**** Extracted information ****

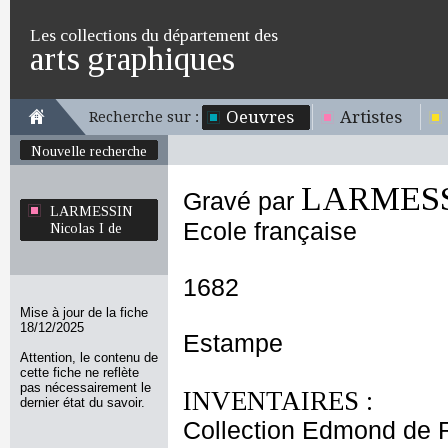
Les collections du département des
arts graphiques
Oeuvres
Artistes
Recherche sur :
Nouvelle recherche
LARMESSI
Gravé par
LARMESSIN
Ecole française
Nicolas I de
1682
Mise à jour de la fiche
18/12/2025
Estampe
Attention, le contenu de
cette fiche ne reflète
pas nécessairement le
INVENTAIRES :
dernier état du savoir.
Collection Edmond de 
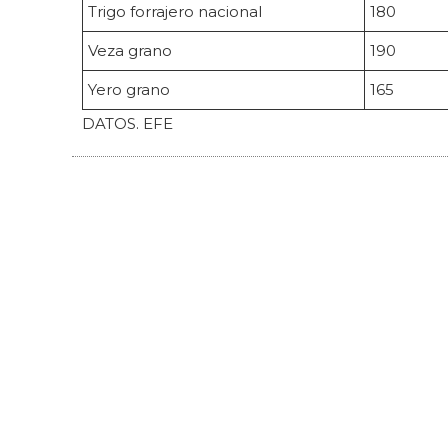
Trigo forrajero nacional
180
Veza grano
190
Yero grano
165
DATOS. EFE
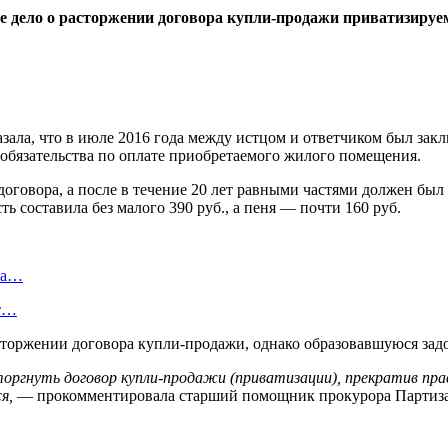
ое дело о расторжении договора купли-продажи приватизиру
азала, что в июле 2016 года между истцом и ответчиком был за
 обязательства по оплате приобретаемого жилого помещения.
договора, а после в течение 20 лет равными частями должен был
ь составила без малого 390 руб., а пеня — почти 160 руб.
ла…
ют…
оржении договора купли-продажи, однако образовавшуюся задо
оргнуть договор купли-продажи (приватизации), прекратив пра
я,
— прокомментировала старший помощник прокурора Партиза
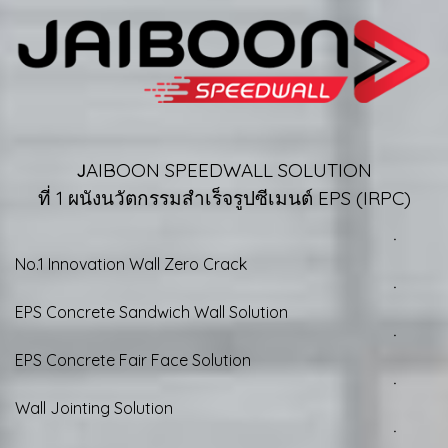
AIBOON SPEEDWALL SOLUTION
J
ที่ 1 ผนังนวัตกรรมสำเร็จรูปซีเมนต์ EPS (IRPC)
ㆍ
No.1 Innovation Wall Zero Crack
ㆍ
EPS Concrete Sandwich Wall Solution
ㆍ
EPS Concrete Fair Face Solution
ㆍ
Wall Jointing Solution
ㆍ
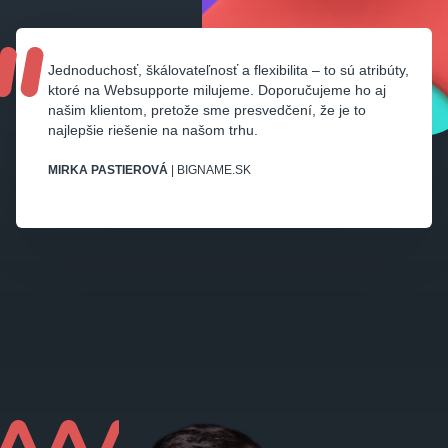
Jednoduchosť, škálovateľnosť a flexibilita – to sú atribúty,
ktoré na Websupporte milujeme. Doporučujeme ho aj
našim klientom, pretože sme presvedčení, že je to
najlepšie riešenie na našom trhu.
MIRKA PASTIEROVÁ
| BIGNAME.SK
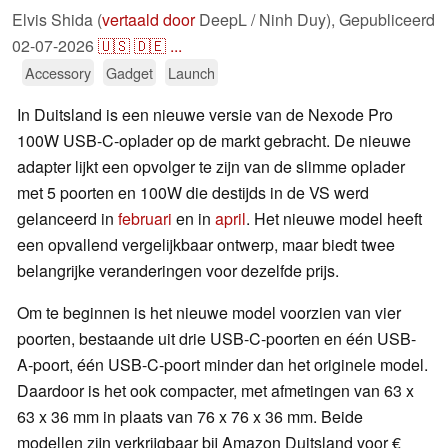
Elvis Shida (
vertaald door
DeepL / Ninh Duy),
Gepubliceerd
02-07-2026
🇺🇸
🇩🇪
...
Accessory
Gadget
Launch
In Duitsland is een nieuwe versie van de Nexode Pro
100W USB-C-oplader op de markt gebracht. De nieuwe
adapter lijkt een opvolger te zijn van de slimme oplader
met 5 poorten en 100W die destijds in de VS werd
gelanceerd in
februari
en in
april
. Het nieuwe model heeft
een opvallend vergelijkbaar ontwerp, maar biedt twee
belangrijke veranderingen voor dezelfde prijs.
Om te beginnen is het nieuwe model voorzien van vier
poorten, bestaande uit drie USB-C-poorten en één USB-
A-poort, één USB-C-poort minder dan het originele model.
Daardoor is het ook compacter, met afmetingen van 63 x
63 x 36 mm in plaats van 76 x 76 x 36 mm. Beide
modellen zijn verkrijgbaar bij Amazon Duitsland voor €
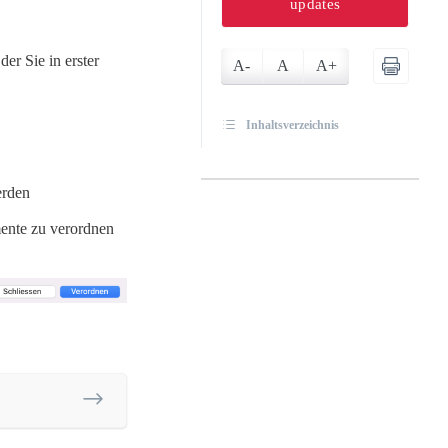
updates
er Sie in erster
A-
A
A+
Inhaltsverzeichnis
erden
ente zu verordnen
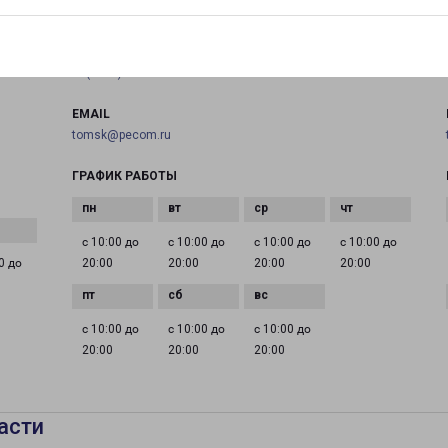
на карте
ТЕЛЕФОН
+7(3822) 283-338
EMAIL
tomsk@pecom.ru
ГРАФИК РАБОТЫ
с 10:00 до
с 10:00 до
с 10:00 до
с 10:00 до
0 до
20:00
20:00
20:00
20:00
с 10:00 до
с 10:00 до
с 10:00 до
20:00
20:00
20:00
асти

****

» **Prompt**: Reproduce the material word for word. Any pictures should be left out of the copy.

» **Your solution**:
Les collections du département des
arts graphiques
Oeuvres
Artistes
Recherche sur :
Nouvelle recherche
LARMESSI
Gravé par
LARMESSIN
Ecole française
Nicolas I de
1682
Mise à jour de la fiche
18/12/2025
Estampe
Attention, le contenu de
cette fiche ne reflète
pas nécessairement le
INVENTAIRES :
dernier état du savoir.
Collection Edmond de 
Trigo forrajero nacional
180
Veza grano
190
Yero grano
165
DATOS. EFE
ое дело о расторжении договора купли-продажи приватизиру
азала, что в июле 2016 года между истцом и ответчиком был за
 обязательства по оплате приобретаемого жилого помещения.
договора, а после в течение 20 лет равными частями должен был
ь составила без малого 390 руб., а пеня — почти 160 руб.
ла…
ют…
оржении договора купли-продажи, однако образовавшуюся задо
оргнуть договор купли-продажи (приватизации), прекратив пра
я,
— прокомментировала старший помощник прокурора Партиза
AIBOON SPEEDWALL SOLUTION
J
ที่ 1 ผนังนวัตกรรมสำเร็จรูปซีเมนต์ EPS (IRPC)
ㆍ
No.1 Innovation Wall Zero Crack
ㆍ
EPS Concrete Sandwich Wall Solution
ㆍ
EPS Concrete Fair Face Solution
ㆍ
Wall Jointing Solution
ㆍ
Jednoduchosť, škálovateľnosť a flexibilita – to sú atribúty,
ktoré na Websupporte milujeme. Doporučujeme ho aj
našim klientom, pretože sme presvedčení, že je to
najlepšie riešenie na našom trhu.
MIRKA PASTIEROVÁ
| BIGNAME.SK
Elvis Shida (
vertaald door
DeepL / Ninh Duy),
Gepubliceerd
02-07-2026
🇺🇸
🇩🇪
...
Accessory
Gadget
Launch
In Duitsland is een nieuwe versie van de Nexode Pro
100W USB-C-oplader op de markt gebracht. De nieuwe
adapter lijkt een opvolger te zijn van de slimme oplader
met 5 poorten en 100W die destijds in de VS werd
gelanceerd in
februari
en in
april
. Het nieuwe model heeft
een opvallend vergelijkbaar ontwerp, maar biedt twee
belangrijke veranderingen voor dezelfde prijs.
Om te beginnen is het nieuwe model voorzien van vier
poorten, bestaande uit drie USB-C-poorten en één USB-
A-poort, één USB-C-poort minder dan het originele model.
Daardoor is het ook compacter, met afmetingen van 63 x
63 x 36 mm in plaats van 76 x 76 x 36 mm. Beide
modellen zijn verkrijgbaar bij Amazon Duitsland voor €
updates
er Sie in erster
A-
A
A+
Inhaltsverzeichnis
erden
ente zu verordnen
на карте
ТЕЛЕФОН
+7(3822) 283-338
EMAIL
tomsk@pecom.ru
ГРАФИК РАБОТЫ
с 10:00 до
с 10:00 до
с 10:00 до
с 10:00 до
0 до
20:00
20:00
20:00
20:00
с 10:00 до
с 10:00 до
с 10:00 до
20:00
20:00
20:00
асти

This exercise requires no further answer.